La scène est un lieu misérable et sublime, où l'esprit de l'homme invite à la beauté de vivre sa pensée propre et la chaude guenille des comédiens. Ibsen n'oublie pas à qui il a affaire. En général, il ne cherche point la beauté dans l'action; les événements de son drame sont d'une espèce assez vulgaire; il présente une image grossière des faits; une allégorie matérielle figure le sens caché: un canard blessé, un poulailler sous les toits, un architecte qui tombe de son échafaudage, il n'en faut pas plus pour vêtir de chair les idées les plus complexes et une passion héroïque. Ce mystère grossier lui suffit, parce qu'il doit suffire au public et aux acteurs de la comédie. En eux, et peut-être en lui-même, Ibsen dédaigne insolemment sa matière. Il réserve sa puissance et sa poésie aux sentiments que les idées engendrent. Sa manière propre est de rendre les faits vulgaires capables de son idée, qui est toujours rare et forte. Le théâtre d'Ibsen n'a qu'un intérêt assez médiocre, si l'on s'en tient à la péripétie: la vie puissante est au dedans. Rien n'est plus décevant pour la foule, elle va droit aux faits et ne se soucie pas du reste; elle ne sait plus à quoi s'en prendre, car le caprice même de l'auteur est sans éclat, et pourtant elle soupçonne une beauté secrète; elle pressent ce qu'on lui cache, une force admirable et même une fantaisie profonde dans la vérité; et elle s'en irrite: Ibsen, cependant, l'a traitée comme il fallait, se bornant à lui rendre la matière qu'il en avait prise.

Vie. Exil.

La vie d'Ibsen est simple, sans événements, et ne prête pas à l'anecdote. Une vie pareille à beaucoup d'autres, la solitude exceptée. Mêlée d'abord à la vie de tout le monde, bientôt elle n'a plus rien de public. Une jeunesse pleine d'espoir, qui s'en va à la conquête du peuple. Une défaite qui ne ménage rien, ni l'orgueil, ni la conscience, ni les moyens nécessaires à la vie. Un âge mûr plein de travaux, qui naissent dans la retraite, et une vieillesse, riche en gloire et en biens solides. De bonne heure, une habitude prise pour toujours de ne plus rien donner de soi au public, que les œuvres de l'esprit.

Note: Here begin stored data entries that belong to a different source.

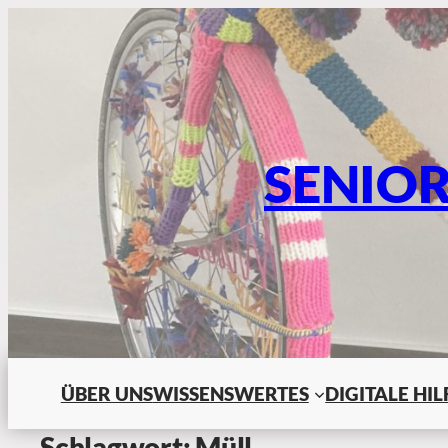
SENIO
ÜBER UNS
WISSENSWERTES
DIGITALE HI
Schlagwort:
Müll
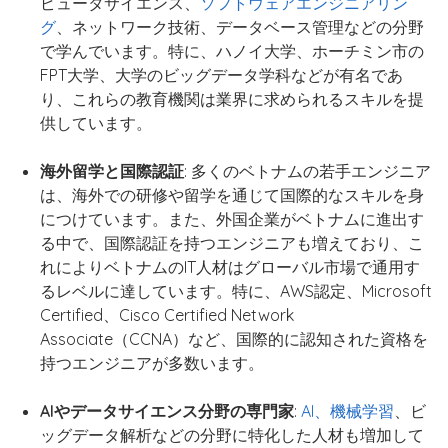
ピュータサイエンス、
ソフトウェアエンジニアリン
グ
、ネットワーク技術、データベース管理などの分野
で学んでいます。特に、ハノイ大学、ホーチミン市の
FPT大学、大学のビッグデータ学科などが有名であ
り、これらの教育機関は業界に求められるスキルを提
供しています。
海外留学と国際認証
: 多くのベトナムの若手エンジニア
は、海外での研修や留学を通じて国際的なスキルを身
につけています。また、外国企業がベトナムに進出す
る中で、国際認証を持つエンジニアも増えており、こ
れによりベトナムのIT人材はグローバル市場で通用す
るレベルに達しています。特に、AWS認定、Microsoft
Certified、Cisco Certified Network
Associate（CCNA）など、国際的に認知された資格を
持つエンジニアが多数います。
AIやデータサイエンス分野の専門家
:
AI、機械学習
、ビ
ッグデータ解析などの分野に特化した人材も増加して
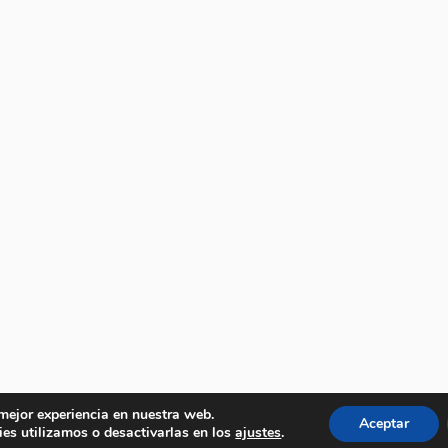
 mejor experiencia en nuestra web.
Aceptar
es utilizamos o desactivarlas en los
ajustes
.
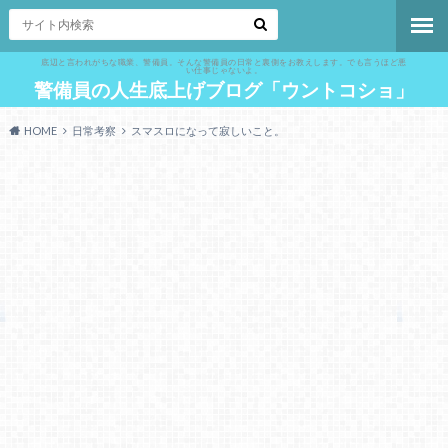
底辺と言われがちな職業、警備員。そんな警備員の日常と裏側をお教えします。でも言うほど悪
い仕事じゃないよ。
警備員の人生底上げブログ「ウントコショ」
HOME
日常考察
スマスロになって寂しいこと。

La famille d'Ibsen est d'origine danoise. Établis en Norvège, les Ibsen se sont mariés dans le pays; plusieurs femmes de la maison étaient pourtant des Allemandes. Il a eu de bons parents et la fortune mauvaise, à l'entrée de la vie. Sa famille était riche; elle a connu les revers et le malheur d'être pauvre. Il a perdu son père assez tôt: c'était un armateur hardi, un homme gai, vivant, et fait pour la victoire; il ne survécut pas à sa ruine. Ibsen a été élevé par sa mère, femme de grand sens et de vertu rigide. Il avait des frères et des sœurs; il se tenait à l'écart, et ne prenait aucune part à leurs jeux. Il passe pour avoir toujours haï les exercices du corps. Enfant, il était brusque, nerveux, brillant quelquefois, et le plus souvent taciturne. Jeune homme, il a dû gagner son pain, et le moyen de faire ses études. Il a tenu le pilon dans une pharmacie. Plus tard, à Christiania et à Bergen, il a écrit dans un journal révolutionnaire, et dirigé deux théâtres. Il a donc vécu dans les deux cercles de l'enfer dédiés au mensonge: toutefois, comme le mensonge est la première nature des comédiens, ils y sont bien plus sincères; et il s'en faut que le poison de mentir ait la même innocence dans les journalistes.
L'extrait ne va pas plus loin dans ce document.